Pickens Foundation representative Jay Rosser says Pickens believed in making a generational impact with his giving. “He wanted to train researchers and doctors of the future who could provide quality care for decades, hopefully hundreds of years going forward. And I think all of these gifts had that intended consequence,” says Rosser.

Supporting Groundbreaking Research

Peter Gehlbach, Elizabeth Cordia, Peter J. McDonnell, Jay Rosser, Amir Kashani, Dennis Cain. Gehlbach, the J. Willard Marriott, Jr. Professor of Ophthalmology, is a longtime friend of the Pickens family.
Left to right: Peter Gehlbach, Elizabeth Cordia,Peter J. McDonnell, Jay Rosser, Amir Kashani, Dennis Cain. Gehlbach, the J. Willard Marriott, Jr. Professor of Ophthalmology, is a longtime friend of the Pickens family.

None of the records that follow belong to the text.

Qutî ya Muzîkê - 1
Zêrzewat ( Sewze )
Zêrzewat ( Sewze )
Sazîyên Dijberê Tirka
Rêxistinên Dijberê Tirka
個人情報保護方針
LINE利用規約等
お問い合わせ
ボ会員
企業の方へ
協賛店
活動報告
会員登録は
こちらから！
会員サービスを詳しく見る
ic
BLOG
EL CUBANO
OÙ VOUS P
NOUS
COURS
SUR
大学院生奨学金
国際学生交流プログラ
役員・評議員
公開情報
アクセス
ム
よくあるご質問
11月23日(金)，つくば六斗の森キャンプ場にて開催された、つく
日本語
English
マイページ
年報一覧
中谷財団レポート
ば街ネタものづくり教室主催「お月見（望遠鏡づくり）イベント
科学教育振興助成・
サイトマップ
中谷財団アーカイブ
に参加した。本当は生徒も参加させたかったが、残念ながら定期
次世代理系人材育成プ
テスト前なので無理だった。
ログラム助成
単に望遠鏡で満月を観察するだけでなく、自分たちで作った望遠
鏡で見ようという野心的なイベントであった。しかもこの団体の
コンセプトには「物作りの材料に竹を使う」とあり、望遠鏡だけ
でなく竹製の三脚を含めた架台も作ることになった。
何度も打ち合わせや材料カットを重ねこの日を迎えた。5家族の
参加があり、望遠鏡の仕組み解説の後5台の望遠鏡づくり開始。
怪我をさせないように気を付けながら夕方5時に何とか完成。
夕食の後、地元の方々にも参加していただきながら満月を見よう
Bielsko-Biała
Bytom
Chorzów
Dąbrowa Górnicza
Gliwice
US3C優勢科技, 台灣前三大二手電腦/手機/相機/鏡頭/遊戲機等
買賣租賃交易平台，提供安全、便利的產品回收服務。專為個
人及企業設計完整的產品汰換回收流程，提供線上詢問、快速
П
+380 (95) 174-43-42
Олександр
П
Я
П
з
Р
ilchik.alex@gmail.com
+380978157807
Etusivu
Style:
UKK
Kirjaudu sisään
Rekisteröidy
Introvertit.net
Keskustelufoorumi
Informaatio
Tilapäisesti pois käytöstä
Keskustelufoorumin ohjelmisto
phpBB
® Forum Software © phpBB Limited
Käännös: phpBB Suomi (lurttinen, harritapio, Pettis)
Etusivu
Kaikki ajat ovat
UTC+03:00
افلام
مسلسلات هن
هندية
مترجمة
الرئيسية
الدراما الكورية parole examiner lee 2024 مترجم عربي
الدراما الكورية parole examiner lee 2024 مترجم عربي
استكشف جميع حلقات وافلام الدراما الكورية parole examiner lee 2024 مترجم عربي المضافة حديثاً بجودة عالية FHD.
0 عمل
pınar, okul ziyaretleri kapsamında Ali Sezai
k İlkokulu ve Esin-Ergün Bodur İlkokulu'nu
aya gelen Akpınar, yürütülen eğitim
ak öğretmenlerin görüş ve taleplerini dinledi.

Amir H. Kashani, M.D., Ph.D., the Boone Pickens Professor of Ophthalmology, is lead investigator of the Optical Coherence Tomography Angiography Initiative in several multicenter studies funded by the National Institutes of Health and the BrightFocus Foundation. These studies aim to develop a clinically useful biomarker of retinal capillary changes to monitor the development of a prevalent form of systemic vascular disease and cerebrovascular disease, known as vascular cognitive impairment and dementia — one of the leading types of cognitive impairment, likely on par with Alzheimer’s disease.

Kashani is also a lead investigator for the first clinical trial in humans to test a novel stem cell therapy for severe vision loss from advanced dry age-related macular degeneration and geographic atrophy. For this study, he and the research team pioneered a novel surgical procedure to insert a monolayer of healthy stem cell–derived retinal pigment epithelium (RPE) to replace the damaged RPE in patients with these conditions.

In 2016, he was named one of the top 150 innovators in the field of medical and surgical retina by Ocular Surgery News. In 2017, he was named one of the top 50 “rising stars” worldwide in the field of ophthalmology by The Ophthalmologist. Kashani’s work has been recognized by multiple organizations and publications, including Investigative Ophthalmology and Visual Science, Science Translation Medicine, Alzheimer’s and Dementia and Best Doctors in America.